In this vignette we’ll calculate an 88 percent confidence interval for the mean of a single sample. We’ll use the same data we use for a one-sample T-test, which was:
\[ 3, 7, 11, 0, 7, 0, 4, 5, 6, 2 \]
Recall that a confidence interval for the mean based off the T distribution is valid when:
In the T-test example we verified that the sample seems to come from a normal distribution using a quantile-quantile plot (QQ-plot).
The formula for a confidence interval with confidence coefficient \(1 - \alpha\) (in our case this is 0.88) is then:
\[ \left( \bar x + t_{n-1, \alpha / 2} \cdot \frac{s}{\sqrt{n}}, \bar x + t_{n-1, 1 - \alpha / 2} \cdot \frac{s}{\sqrt{n}} \right) \]
where \(\bar x = \frac 1n \sum_{i=1}^n x_i\) is the sample mean, \(t_{n-1, \alpha / 2}\) is the \(\alpha / 2\) lower quantile of a \(t_{n-1}\) distribution, \(s = \sqrt{\frac{1}{n-1} \sum_{i=1}^n (x_i - \bar x)^2}\) is the sample standard deviation, and \(n\) is the sample size. Since the T distribution is symmetric around zero, this is exactly equivalent to
\[ \left( \bar x - t_{n-1, 1 - \alpha / 2} \cdot \frac{s}{\sqrt{n}}, \bar x + t_{n-1, 1 - \alpha / 2} \cdot \frac{s}{\sqrt{n}} \right) \]
which may look slightly more familiar. Having trouble seeing what the difference is? Look at the subscript of the quantiles \(t\). Let’s go ahead and calculate this out in R. Since our confidence coefficient is 0.88 (corresponding to an 88 percent confidence interval) we have:
\[ 0.88 = 1 - \alpha \]
so that \(\alpha = 0.12\). Now we can get started.
library(distributions3)
# read in the data
x <- c(3, 7, 11, 0, 7, 0, 4, 5, 6, 2)
n <- length(x)
# make T_9 random variable
T_9 <- StudentsT(df = 9)
# first approach
mean(x) + quantile(T_9, 0.12 / 2) * sd(x) / sqrt(n)
#> [1] 2.631598
mean(x) + quantile(T_9, 1 - 0.12 / 2) * sd(x) / sqrt(n)
#> [1] 6.368402
So our confidence interval using the first set of equations is (2.63, 6.37).

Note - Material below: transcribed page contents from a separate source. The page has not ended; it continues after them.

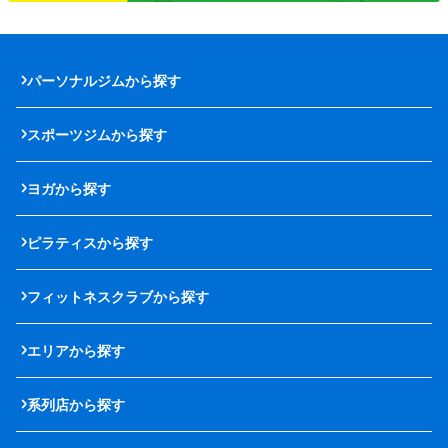
パーソナルジムから探す
スポーツジムから探す
ヨガから探す
ピラティスから探す
フィットネスクラブから探す
エリアから探す
系列店から探す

Now we use the second set of equations:
# second approach
mean(x) - quantile(T_9, 1 - 0.12 / 2) * sd(x) / sqrt(n)
#> [1] 2.631598
mean(x) + quantile(T_9, 1 - 0.12 / 2) * sd(x) / sqrt(n)
#> [1] 6.368402
We get the same thing! Just like we expected.

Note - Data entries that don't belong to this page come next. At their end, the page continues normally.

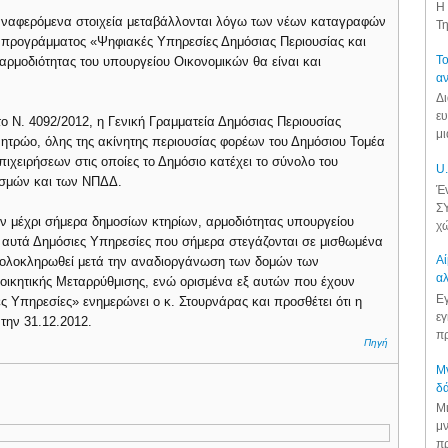
Η 
ροαναφερόμενα στοιχεία μεταβάλλονται λόγω των νέων καταγραφών
Τη
 προγράμματος «Ψηφιακές Υπηρεσίες Δημόσιας Περιουσίας και
Το
ρμοδιότητας του υπουργείου Οικονομικών θα είναι και
αν
Δι
ευ
το Ν. 4092/2012, η Γενική Γραμματεία Δημόσιας Περιουσίας
μι
Μητρώο, όλης της ακίνητης περιουσίας φορέων του Δημόσιου Τομέα
ιχειρήσεων στις οποίες το Δημόσιο κατέχει το σύνολο του
U.
ισμών και των ΝΠΔΔ.
Έν
ΣΥ
ν μέχρι σήμερα δημοσίων κτηρίων, αρμοδιότητας υπουργείου
χώ
 αυτά Δημόσιες Υπηρεσίες που σήμερα στεγάζονται σε μισθωμένα
Αί
να ολοκληρωθεί μετά την αναδιοργάνωση των δομών των
αλ
οικητικής Μεταρρύθμισης, ενώ ορισμένα εξ αυτών που έχουν
Εγ
 Υπηρεσίες» ενημερώνει ο κ. Στουρνάρας και προσθέτει ότι η
εγ
την 31.12.2012.
πρ
Πηγή
Μν
.
δά
Μι
μν
πρ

There’s one last thing we need to address. You may not have seen either of the formulas for a T-confidence interval that I wrote. You may have seen the formula:
\[ \left( \bar x - t_{n-1, \alpha / 2} \cdot \frac{s}{\sqrt{n}}, \bar x + t_{n-1, \alpha / 2} \cdot \frac{s}{\sqrt{n}} \right) \]

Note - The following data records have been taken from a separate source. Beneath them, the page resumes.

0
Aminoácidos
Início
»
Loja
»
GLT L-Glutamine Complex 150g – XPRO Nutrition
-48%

If this is you, you have my condolences, and your instructor probably hates you. Ask that they use lower quantile notation rather than upper quantile notation.
This looks almost like the second approach, except using \(t_{n-1, \alpha / 2}\) instead of \(t_{n-1, 1 - \alpha / 2}\). What this comes down to is whether or not \(t_{n-1, \alpha / 2}\) represents a lower quantile or an upper quantile. For a lower quantile, you look at the p.d.f. and start integrating from negative infinity, stop when the integral equals \(\alpha\), and that take value to be the quantile. This is the only sane way to do things, although it requires being slightly more verbose so it can be inconvenient at times. Thus the upper quantile, in which case you do the same integration but start from positive infinity.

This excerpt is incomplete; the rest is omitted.